"Stand and Deliver" is a Rare Film about Education.
Few films and Books are Serious about Education
Stand and Deliver
Not that many serious movies or novels tackle education in a serious manner. Most are
Teen flicks about the cheerleaders and the jocks. Sometimes the story takes place in a school setting; however it is seldom about the educational process. The British seem to address the issue more often than others in Goodbye Mr. Chips, Up the Down Staircase and To Sir, with Love.
The 1988, film Stand and Deliver stands out as one of few films that deals directly with the educational process and is based upon the life of Jaime Escalante. Jay Mathews had written a book, The Best Teacher in America about Escalante’s brilliant success teaching math at Garfield High in East Los Angeles. Escalante left a good job in order to become a teacher. This was a school where rebellion ran high and teachers were more focused upon discipline than academics.
When his students did well passing a difficult Advanced Placement Calculus exam, everything was scrutinized and many felt he somehow had his students cheating on the exam. Everyone insisted that the students retake the exam and twelve of the fourteen who took it, passed it the second time.

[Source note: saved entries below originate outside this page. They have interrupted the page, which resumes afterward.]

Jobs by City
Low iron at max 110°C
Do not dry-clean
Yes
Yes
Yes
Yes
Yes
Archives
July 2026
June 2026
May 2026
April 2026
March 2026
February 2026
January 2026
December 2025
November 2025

A Similar Story by the Author:
Lean against the Wind, a story by Reynold Jay, that involved Special Needs children, is fiction by all accounts; however the problems of a superior teacher are similar to Stand and Deliver.
In that Lean against the Wind is based upon three decades of Special Needs teaching, the problems described, many would say, are very real today in the educational system. When the students do well, others doubt how it could have come about and stand in the way. Raymond Lancaster plays the lead in the novel as a businessman who is called to take a leave of absence for a year and become a teacher in a dilapidated rundown school. He does well under the guidance of Mr. Harrelson, the principal and his associates. However after the first year, he feels that his work is not finished and decides to continue for another year under a new administration in a multi-million dollar school. Mr. Harrelson is ejected from the school system and a new breed of administrators take over. Lancaster realizes that the old system had its merits and was much like Camelot, a perfect setting that has disappeared with the wind. The novel describes the battles of Lancaster and his dedicated associates as they take on the new administration while trying to do everything they can for the students.

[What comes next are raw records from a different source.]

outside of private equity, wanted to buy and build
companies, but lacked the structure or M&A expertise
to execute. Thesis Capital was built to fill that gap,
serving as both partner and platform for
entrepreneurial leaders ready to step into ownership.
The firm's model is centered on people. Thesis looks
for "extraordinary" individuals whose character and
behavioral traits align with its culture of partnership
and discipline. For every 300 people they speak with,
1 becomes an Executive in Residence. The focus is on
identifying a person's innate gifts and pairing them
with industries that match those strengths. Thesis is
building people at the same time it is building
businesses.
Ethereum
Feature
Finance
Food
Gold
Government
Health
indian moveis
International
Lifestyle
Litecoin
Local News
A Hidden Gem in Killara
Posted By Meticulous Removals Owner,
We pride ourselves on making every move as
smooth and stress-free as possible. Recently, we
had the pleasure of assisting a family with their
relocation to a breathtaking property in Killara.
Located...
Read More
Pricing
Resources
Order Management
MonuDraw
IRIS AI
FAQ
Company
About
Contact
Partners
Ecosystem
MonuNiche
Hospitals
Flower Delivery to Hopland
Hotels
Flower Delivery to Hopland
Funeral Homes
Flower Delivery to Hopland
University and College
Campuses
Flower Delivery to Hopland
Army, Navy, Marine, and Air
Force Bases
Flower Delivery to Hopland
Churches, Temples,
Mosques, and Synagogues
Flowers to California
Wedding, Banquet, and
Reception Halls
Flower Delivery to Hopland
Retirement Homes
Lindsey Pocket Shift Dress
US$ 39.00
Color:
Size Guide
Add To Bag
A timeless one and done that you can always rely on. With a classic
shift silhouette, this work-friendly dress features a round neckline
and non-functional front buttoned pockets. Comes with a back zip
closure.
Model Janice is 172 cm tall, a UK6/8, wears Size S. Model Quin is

Unlike Stand and Deliver where the students are apathetic in the first half of the film, the students and the parents in RJ’s novel accept their teachers as being godlike from the opening bell. Lancaster, the parents, and the dedicated staff join hands in order to bring about the education they want for the children.

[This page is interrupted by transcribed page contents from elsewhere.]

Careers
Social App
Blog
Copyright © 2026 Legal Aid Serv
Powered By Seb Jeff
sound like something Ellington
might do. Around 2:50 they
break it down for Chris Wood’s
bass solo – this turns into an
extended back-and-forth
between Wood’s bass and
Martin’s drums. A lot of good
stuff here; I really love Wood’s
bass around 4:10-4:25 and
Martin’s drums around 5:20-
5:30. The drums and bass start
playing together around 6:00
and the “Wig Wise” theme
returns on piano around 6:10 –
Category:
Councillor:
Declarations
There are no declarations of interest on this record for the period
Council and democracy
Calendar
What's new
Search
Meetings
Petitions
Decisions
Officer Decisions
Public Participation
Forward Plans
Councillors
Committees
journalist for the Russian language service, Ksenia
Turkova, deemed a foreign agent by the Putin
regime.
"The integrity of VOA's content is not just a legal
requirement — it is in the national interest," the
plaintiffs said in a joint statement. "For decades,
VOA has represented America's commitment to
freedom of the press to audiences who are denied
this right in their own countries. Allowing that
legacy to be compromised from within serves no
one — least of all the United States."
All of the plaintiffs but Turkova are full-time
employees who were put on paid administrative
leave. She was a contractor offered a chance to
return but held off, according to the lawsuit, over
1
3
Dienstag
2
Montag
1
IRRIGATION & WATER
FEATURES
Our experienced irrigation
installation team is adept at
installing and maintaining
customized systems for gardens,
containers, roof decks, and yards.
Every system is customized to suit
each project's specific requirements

The students steal the show while all this is going on. Readers will meet Big Jim, who always carries a badge, and Tiny Tim, who is bullied at his residence home and wishes he could own a television. You’ll meet Jon Causey who loved to sing and his dedicated mother who battled for a decade to get an education for her son. When all is over, you will wish it could go on. You will fall in love with the students and staff and more than likely say, “Good riddance and don’t come back!” to the bad guys as you turn the last page.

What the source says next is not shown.